Rain at Sadler’s Wells Digital Stage
Movement based on mathematics is the inspiration for choreographer Anne Teresa De Keersmaeker’s dance piece Rain, performed by her company Rosas and filmed for Sadler’s Wells Digital Stage. Incorporating line, symmetry and pattern, the work is a conceptual arrangement of geometry as a dynamic entity.
The music by Steve Reich is captivating, redolent, intriguing, minimalist – both gentle and disruptive, relentless, propulsive, even jarring at times – maintaining a sense of urgency and tension. As a title, Rain suggests natural serenity, while the piece also evokes rain as a vital, driving element.

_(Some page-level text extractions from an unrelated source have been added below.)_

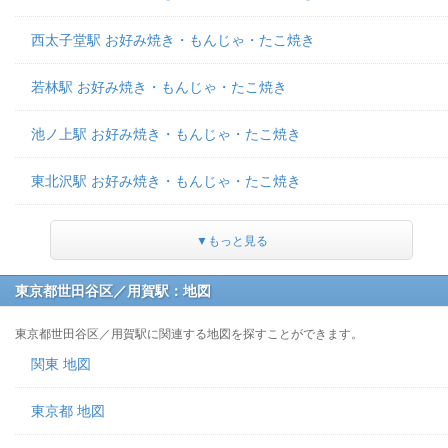
西太子堂駅 お好み焼き・もんじゃ・たこ焼き
若林駅 お好み焼き・もんじゃ・たこ焼き
池ノ上駅 お好み焼き・もんじゃ・たこ焼き
東北沢駅 お好み焼き・もんじゃ・たこ焼き
▼もっと見る
東京都世田谷区／用賀駅：地図
東京都世田谷区／用賀駅に関連する地図を探すことができます。
関東 地図
東京都 地図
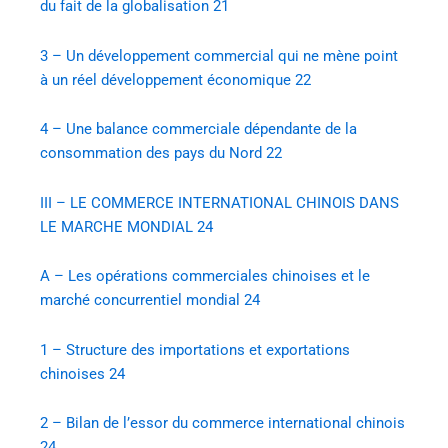
du fait de la globalisation
21
3 – Un développement commercial qui ne mène point
à un réel développement économique
22
4 – Une balance commerciale dépendante de la
consommation des pays du Nord
22
III – LE COMMERCE INTERNATIONAL CHINOIS DANS
LE MARCHE MONDIAL
24
A – Les opérations commerciales chinoises et le
marché concurrentiel mondial
24
1 – Structure des importations et exportations
chinoises
24
2 – Bilan de l’essor du commerce international chinois
24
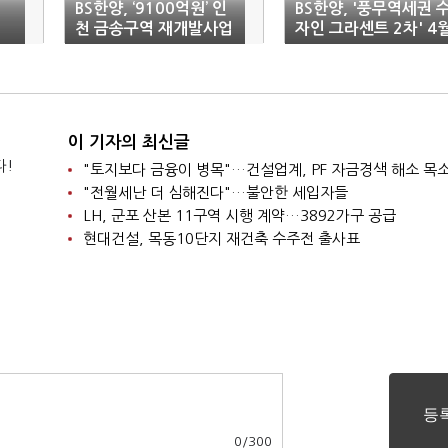
BS한양, ‘9100억원’ 인
BS한양, '풍무역세권 
천 금송구역 재개발사업
자인 그라센트 2차' 4
수주
분양
이 기자의 최신글
다!
"토지보다 금융이 병목"…건설업계, PF 자금경색 해소 목
"전월세난 더 심해진다"…불안한 세입자들
LH, 군포 산본 11구역 시행 계약…3892가구 공급
현대건설, 목동10단지 재건축 수주전 출사표
0
/
300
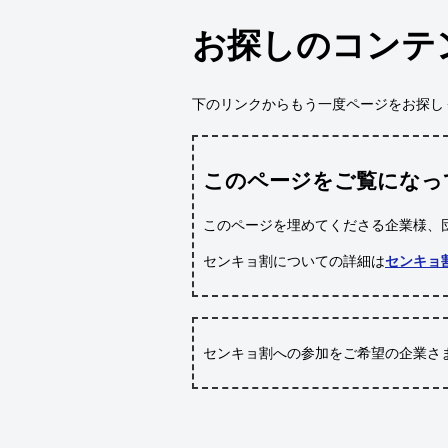
お探しのコンテ
下のリンクからもう一度ページをお探し
このページをご覧になっ
このページを埋めてくださる企業様、
センキョ割についての詳細は
センキョ
センキョ割への参加をご希望の企業さ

With an ambience reminiscent of students interacting and playing in a school auditorium or Grand Central Station’s helter-skelter activity set as ballet, the staging is effectively simple and step arrangements are sporadic: walking, jumping, running, swaying in groups, solo dances and pas de deux are all included, with dancers forming circles and various graphically inspired symmetrical and asymmetrical configurations.
The performers are elegantly athletic, while often eschewing classic balletic grace for pure energy and primary, chaotic physicality. An exception is a trio of beautifully coordinated, perceptibly congenial sequences by three female dancers – a contrast of harmonious suppleness with otherwise calculated disarray – which are intellectual but also organic and refined. Thinking in terms of the left brain (logic, science, mathematics) and right brain (creativity and the arts), it is fascinating to see a “right brain” medium translated via a “left brain” interpretation.
As it progresses, the production evolves from somewhat entropic to increasingly unified and structurally synchronised. Vocals and improvisation appear.
The stunning atmospheric lighting is pink, blue, violet or white, complementing a painterly abstract stage set with its wall of cascading, shimmering cords and a floor display of geometric designs (Jan Versweyveld).
A uniquely thought-provoking and compelling exploration of numerical and geometric renditions of form in motion, Rain is a visually remarkable and intriguing work, available for online viewing through until 17th April.